**Entries provided**
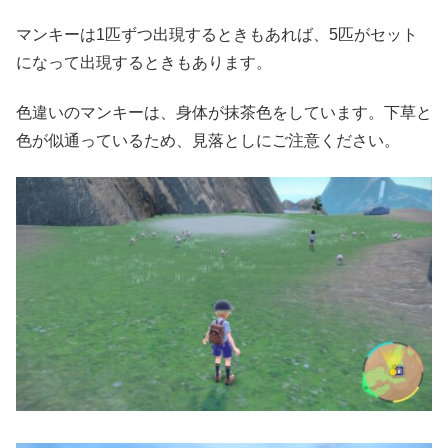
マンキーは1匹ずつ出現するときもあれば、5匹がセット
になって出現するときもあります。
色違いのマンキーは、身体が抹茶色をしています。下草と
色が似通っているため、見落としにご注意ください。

...

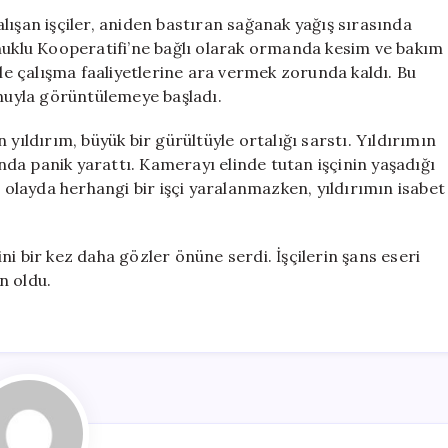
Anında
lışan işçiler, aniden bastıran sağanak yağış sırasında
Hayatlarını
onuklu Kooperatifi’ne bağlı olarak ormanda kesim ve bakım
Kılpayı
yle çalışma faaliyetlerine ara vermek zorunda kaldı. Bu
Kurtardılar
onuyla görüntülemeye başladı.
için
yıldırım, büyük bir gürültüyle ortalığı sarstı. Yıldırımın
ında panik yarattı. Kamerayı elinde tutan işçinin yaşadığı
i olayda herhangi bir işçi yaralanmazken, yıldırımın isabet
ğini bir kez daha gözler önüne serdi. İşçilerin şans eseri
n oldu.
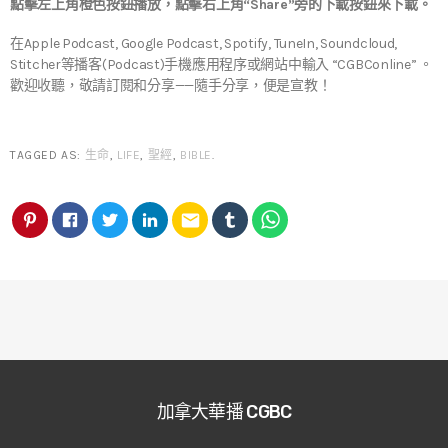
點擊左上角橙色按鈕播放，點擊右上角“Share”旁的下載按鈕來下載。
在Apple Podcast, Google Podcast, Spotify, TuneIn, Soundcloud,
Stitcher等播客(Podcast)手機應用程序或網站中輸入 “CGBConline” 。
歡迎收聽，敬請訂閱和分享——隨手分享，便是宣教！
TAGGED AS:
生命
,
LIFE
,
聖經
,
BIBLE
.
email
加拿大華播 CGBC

**Problem to work on**
Filter the preceding entries down to the lines with "Podcast".

**Result for this exercise**
在Apple Podcast, Google Podcast, Spotify, TuneIn, Soundcloud,
Stitcher等播客(Podcast)手機應用程序或網站中輸入 “CGBConline” 。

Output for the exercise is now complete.